Display and Control of the Android VM
There are many ways to monitor and control Android devices, in our case, the VM we just created. One of the most convenient methods to visually monitor the Android VM is scrcpy. Compatible versions of this tool are provided to support Windows, MacOS, and Linux.
Note: scrcpy comes with its own version of adb
. Make sure to get the latest version of this tool for your operating system. In case you still see issues, copy the scrcpy’s adb
into the Platform-Tool
folder in your system.
General Note about the VM
Since you are being charged by the amount of time running VM in Azure, it helps you save money to shut down the VM at the times you are not using it. Some times you might forget so the easiest way to handle this is through Azure VM Auto-Shutdown.
Different ways in Azure to secure VM
One option is to create two VMs in the same Virtual Network (VNet), one for the Android and the other one for securing the Android VM, the jumpbox. This jumpbox can be an Ubuntu VM with SSH access and a public IP address. You need to add the adb
requirements in this VM to be able to run the commands.
The Android VM won’t have a public IP address so there is no access from outside of the VNet to it. The Network Security group that you created restricts access to the VM only through the VNet. Here, the only access will be through the jumpbox.
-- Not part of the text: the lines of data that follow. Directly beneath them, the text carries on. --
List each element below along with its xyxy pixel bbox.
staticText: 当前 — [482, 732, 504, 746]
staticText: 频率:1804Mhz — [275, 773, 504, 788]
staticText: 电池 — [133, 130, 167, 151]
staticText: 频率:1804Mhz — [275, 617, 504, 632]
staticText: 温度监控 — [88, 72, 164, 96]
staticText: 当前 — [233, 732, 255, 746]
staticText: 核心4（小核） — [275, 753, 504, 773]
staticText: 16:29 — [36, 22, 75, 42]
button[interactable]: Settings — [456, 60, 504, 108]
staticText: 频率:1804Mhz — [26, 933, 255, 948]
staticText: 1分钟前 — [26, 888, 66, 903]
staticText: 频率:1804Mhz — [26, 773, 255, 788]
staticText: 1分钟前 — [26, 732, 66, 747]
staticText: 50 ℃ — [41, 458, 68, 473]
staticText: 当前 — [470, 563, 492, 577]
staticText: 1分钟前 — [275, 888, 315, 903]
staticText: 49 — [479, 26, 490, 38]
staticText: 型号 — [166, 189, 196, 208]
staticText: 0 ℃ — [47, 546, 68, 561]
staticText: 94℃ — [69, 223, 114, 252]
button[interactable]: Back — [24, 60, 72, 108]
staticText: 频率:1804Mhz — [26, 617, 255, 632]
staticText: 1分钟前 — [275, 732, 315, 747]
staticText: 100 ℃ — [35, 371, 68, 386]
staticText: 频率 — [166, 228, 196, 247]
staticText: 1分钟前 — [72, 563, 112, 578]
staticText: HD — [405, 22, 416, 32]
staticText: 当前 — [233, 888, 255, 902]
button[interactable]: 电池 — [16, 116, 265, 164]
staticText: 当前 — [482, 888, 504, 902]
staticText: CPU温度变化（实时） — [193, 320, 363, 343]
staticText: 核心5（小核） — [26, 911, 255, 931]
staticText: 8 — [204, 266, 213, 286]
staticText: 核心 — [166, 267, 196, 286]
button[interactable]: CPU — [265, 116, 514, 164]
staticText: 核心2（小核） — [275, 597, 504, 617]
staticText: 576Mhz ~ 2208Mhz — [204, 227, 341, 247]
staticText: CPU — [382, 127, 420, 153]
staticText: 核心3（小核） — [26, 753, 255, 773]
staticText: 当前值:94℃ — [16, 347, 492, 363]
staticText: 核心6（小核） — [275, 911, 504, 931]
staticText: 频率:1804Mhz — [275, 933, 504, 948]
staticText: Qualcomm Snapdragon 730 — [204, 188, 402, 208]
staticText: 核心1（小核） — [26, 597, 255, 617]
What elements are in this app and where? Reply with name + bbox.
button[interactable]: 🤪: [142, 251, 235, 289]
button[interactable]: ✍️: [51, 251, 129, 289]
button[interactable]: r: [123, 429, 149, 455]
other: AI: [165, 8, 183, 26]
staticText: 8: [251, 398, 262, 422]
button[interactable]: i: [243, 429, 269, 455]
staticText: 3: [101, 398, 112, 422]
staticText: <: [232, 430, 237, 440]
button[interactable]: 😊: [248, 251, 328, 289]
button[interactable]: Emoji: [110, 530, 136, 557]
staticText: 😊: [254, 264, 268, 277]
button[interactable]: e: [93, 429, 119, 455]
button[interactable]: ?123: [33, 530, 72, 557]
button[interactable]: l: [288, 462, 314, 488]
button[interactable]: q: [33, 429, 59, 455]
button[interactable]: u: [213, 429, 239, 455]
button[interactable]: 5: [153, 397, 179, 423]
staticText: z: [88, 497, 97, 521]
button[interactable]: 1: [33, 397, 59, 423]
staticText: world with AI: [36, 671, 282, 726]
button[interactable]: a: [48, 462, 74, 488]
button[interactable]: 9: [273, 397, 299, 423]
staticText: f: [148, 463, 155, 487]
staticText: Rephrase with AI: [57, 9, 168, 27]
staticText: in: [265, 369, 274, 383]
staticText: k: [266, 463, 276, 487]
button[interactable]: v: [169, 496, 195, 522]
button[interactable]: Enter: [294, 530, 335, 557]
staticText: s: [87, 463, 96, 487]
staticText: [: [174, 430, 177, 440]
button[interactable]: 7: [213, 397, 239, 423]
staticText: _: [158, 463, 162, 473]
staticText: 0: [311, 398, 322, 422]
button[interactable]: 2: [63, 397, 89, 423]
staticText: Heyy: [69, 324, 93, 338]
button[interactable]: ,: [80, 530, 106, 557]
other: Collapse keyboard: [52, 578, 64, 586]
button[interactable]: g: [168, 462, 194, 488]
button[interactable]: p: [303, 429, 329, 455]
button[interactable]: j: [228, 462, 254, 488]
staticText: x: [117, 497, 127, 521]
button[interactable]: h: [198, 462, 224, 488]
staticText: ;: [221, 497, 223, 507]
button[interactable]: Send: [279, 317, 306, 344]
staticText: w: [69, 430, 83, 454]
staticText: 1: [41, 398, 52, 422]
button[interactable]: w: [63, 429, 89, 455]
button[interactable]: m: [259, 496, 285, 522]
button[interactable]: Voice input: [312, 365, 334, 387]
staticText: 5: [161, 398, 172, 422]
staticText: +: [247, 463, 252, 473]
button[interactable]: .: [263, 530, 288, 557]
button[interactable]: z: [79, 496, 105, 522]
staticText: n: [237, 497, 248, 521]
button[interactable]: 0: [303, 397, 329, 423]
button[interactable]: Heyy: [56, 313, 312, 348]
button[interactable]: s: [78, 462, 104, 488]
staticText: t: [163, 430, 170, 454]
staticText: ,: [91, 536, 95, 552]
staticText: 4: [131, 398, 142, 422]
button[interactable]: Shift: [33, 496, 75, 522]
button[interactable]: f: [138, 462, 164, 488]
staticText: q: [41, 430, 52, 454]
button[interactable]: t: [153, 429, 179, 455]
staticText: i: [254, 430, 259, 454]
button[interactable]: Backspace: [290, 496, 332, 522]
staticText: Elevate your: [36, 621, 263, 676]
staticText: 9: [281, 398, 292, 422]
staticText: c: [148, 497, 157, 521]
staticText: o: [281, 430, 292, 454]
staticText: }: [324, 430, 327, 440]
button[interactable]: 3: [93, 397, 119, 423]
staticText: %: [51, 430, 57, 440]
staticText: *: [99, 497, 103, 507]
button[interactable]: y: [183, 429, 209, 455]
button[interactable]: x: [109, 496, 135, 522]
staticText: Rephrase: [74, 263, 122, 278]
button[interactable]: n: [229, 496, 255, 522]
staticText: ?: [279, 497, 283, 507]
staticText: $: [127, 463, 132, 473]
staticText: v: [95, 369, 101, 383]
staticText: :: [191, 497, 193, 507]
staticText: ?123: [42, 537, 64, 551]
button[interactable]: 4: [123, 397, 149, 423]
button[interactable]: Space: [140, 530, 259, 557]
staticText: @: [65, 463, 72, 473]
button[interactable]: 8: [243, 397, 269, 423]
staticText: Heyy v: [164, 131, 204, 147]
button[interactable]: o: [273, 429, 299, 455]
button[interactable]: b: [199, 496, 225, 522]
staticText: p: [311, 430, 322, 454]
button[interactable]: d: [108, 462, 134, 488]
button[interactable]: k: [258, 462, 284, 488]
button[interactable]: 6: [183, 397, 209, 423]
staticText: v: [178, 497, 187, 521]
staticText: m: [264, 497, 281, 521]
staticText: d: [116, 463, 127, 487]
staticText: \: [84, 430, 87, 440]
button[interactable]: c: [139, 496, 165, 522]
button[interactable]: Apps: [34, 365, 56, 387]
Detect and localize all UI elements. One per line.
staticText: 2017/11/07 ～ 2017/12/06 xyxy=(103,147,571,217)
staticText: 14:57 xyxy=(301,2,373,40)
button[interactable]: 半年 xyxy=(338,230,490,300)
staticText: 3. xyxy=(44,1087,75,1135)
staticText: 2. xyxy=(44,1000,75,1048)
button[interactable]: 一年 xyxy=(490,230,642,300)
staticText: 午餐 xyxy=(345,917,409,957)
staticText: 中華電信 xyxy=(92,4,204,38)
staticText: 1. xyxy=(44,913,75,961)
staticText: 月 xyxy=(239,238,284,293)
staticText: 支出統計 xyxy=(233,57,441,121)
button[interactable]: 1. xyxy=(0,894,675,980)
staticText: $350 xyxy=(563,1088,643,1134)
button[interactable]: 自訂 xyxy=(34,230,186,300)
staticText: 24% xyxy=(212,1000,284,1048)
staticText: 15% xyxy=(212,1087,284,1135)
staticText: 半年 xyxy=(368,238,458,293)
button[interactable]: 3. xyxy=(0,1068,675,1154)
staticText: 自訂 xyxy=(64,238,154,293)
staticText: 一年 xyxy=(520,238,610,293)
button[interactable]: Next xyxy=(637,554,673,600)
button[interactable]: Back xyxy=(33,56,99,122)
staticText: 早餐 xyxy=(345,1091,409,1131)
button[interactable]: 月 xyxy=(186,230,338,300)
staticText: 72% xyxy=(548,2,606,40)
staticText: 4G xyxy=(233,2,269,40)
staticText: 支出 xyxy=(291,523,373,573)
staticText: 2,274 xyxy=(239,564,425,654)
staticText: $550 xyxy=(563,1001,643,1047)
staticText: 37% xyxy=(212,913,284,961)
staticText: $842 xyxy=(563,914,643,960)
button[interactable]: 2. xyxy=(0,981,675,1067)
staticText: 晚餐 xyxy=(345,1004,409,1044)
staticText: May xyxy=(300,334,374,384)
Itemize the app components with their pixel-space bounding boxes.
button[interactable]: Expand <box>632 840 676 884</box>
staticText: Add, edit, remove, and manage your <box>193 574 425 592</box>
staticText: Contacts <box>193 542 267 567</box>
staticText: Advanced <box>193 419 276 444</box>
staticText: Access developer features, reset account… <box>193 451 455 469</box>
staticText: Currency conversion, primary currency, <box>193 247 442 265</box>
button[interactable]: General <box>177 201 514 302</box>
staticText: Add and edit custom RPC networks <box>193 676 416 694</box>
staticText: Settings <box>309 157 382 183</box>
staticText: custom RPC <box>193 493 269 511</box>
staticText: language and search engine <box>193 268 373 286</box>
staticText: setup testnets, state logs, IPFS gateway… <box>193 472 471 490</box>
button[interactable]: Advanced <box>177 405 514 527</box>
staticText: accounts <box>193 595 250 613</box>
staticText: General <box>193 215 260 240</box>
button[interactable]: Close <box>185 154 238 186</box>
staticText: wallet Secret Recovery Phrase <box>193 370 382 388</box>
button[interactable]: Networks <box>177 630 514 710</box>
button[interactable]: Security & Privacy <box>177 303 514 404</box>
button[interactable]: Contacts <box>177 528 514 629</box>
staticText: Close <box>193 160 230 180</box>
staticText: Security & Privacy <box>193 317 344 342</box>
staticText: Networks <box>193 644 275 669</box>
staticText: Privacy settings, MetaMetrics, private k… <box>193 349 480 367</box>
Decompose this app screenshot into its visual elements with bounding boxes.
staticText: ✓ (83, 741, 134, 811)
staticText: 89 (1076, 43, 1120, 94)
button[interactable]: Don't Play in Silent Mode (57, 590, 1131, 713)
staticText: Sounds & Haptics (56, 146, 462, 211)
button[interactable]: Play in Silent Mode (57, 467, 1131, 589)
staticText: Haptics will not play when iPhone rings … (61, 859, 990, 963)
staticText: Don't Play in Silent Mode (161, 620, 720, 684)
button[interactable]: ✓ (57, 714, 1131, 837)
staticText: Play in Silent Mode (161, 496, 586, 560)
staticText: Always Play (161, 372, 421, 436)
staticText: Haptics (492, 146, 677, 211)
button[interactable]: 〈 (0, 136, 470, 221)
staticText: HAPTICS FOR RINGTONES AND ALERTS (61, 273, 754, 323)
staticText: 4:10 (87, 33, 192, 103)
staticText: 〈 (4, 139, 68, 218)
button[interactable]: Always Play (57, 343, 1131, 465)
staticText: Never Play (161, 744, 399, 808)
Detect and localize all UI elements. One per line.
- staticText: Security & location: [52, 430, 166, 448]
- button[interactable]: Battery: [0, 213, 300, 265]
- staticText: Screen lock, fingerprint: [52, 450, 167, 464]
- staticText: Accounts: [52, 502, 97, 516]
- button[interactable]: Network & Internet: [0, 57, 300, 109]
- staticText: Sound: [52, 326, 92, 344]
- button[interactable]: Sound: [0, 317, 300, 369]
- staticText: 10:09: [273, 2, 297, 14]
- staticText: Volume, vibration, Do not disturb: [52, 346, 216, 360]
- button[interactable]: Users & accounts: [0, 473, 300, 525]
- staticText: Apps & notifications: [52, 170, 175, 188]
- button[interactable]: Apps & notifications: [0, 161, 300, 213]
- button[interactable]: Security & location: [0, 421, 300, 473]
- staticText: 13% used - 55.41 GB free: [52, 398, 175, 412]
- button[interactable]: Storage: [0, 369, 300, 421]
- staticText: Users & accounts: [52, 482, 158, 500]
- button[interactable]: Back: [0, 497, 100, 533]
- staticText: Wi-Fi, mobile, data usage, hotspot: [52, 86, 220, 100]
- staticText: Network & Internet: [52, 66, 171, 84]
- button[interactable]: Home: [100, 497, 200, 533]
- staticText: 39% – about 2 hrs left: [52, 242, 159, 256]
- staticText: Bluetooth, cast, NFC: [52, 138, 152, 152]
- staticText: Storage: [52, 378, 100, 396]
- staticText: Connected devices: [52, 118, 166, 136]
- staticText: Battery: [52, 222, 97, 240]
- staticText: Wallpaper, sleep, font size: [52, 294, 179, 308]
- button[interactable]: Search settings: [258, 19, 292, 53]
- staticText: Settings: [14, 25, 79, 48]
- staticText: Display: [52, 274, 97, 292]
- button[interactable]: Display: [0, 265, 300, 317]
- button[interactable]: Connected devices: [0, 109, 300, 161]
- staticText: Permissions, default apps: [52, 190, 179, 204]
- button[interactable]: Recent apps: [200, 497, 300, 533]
From now on, whenever you want to access the Android VM, you will spin up the jumpbox, ssh securely into it and run adb
commands.
Azure now has a secure way to allow safe connections to its VMs through SSL. Azure Bastion provides a secure way to connect to the VMs where there will be no need for VMs public IP address. There is an announcement post on this topic that can be found here. This document does not cover these sections since there is good documentation on how to use and setup Azure Bastion for both Windows and Linux systems.